## TO DO
Which lines below fall between the one containing "un gobierno que tiene una act" and the one containing "debido a que"? Repeat them exactly, counting both of those lines, and add nothing else.

## INPUT DATA
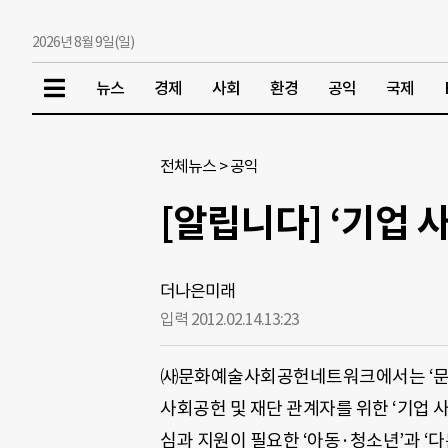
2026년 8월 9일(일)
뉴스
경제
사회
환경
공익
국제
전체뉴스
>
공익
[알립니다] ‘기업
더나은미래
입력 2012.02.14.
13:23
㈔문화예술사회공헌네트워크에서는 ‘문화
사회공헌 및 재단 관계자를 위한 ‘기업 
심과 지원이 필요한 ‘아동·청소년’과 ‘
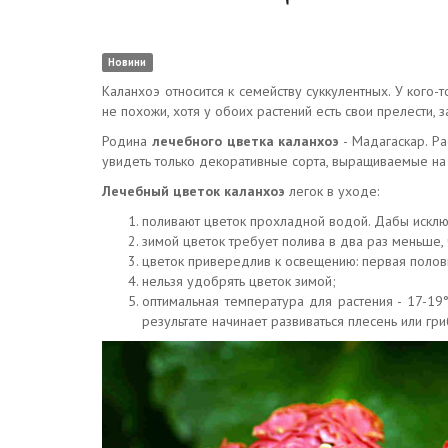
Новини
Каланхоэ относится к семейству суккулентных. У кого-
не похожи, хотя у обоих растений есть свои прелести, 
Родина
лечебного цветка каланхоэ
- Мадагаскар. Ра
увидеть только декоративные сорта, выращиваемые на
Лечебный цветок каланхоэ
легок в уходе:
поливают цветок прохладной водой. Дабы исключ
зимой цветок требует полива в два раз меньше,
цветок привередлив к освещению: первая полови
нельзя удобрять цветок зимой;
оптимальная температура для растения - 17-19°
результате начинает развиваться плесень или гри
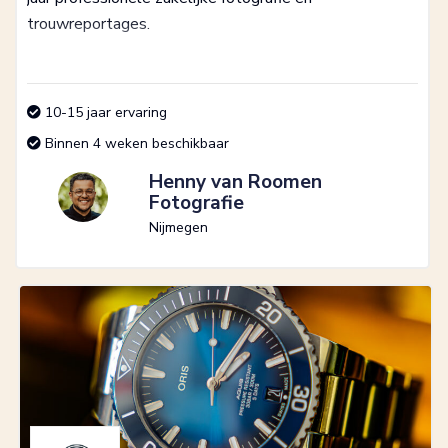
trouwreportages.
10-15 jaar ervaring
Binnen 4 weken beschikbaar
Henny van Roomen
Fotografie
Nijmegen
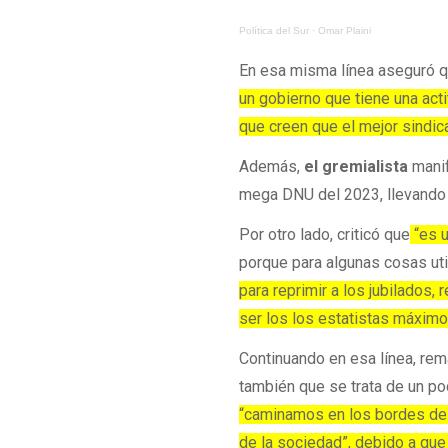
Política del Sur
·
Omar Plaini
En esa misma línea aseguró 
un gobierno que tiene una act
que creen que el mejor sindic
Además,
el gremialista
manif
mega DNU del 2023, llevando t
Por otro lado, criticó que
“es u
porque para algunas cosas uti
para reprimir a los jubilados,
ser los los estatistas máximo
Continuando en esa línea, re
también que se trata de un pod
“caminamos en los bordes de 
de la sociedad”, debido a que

...

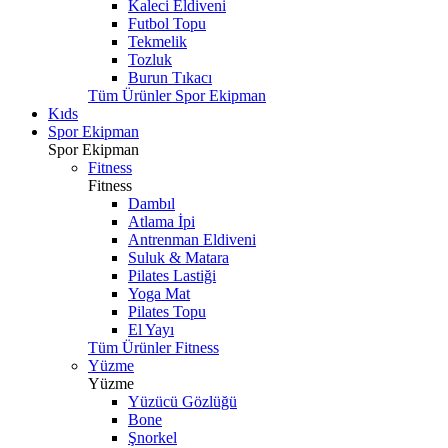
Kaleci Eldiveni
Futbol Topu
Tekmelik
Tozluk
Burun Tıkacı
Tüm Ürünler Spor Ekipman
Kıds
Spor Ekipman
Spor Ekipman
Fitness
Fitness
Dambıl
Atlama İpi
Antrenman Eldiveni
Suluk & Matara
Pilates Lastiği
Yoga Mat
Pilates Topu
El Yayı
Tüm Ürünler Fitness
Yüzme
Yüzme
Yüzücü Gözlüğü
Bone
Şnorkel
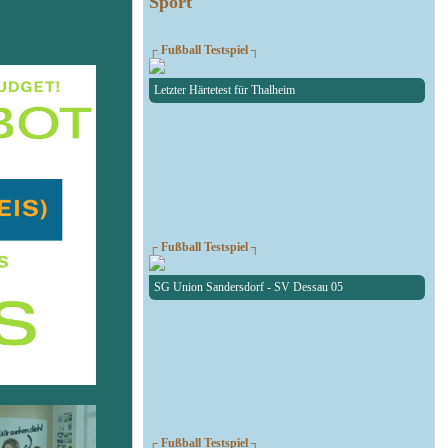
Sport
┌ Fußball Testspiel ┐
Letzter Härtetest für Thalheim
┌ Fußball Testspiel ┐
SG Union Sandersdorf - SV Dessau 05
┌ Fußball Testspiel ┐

## FINISHED EXERCISE
un gobierno que tiene una act
que creen que el mejor sindic
Además,
el gremialista
manif
mega DNU del 2023, llevando t
Por otro lado, criticó que
“es u
porque para algunas cosas uti
para reprimir a los jubilados,
ser los los estatistas máximo
Continuando en esa línea, re
también que se trata de un pod
“caminamos en los bordes de 
de la sociedad”, debido a que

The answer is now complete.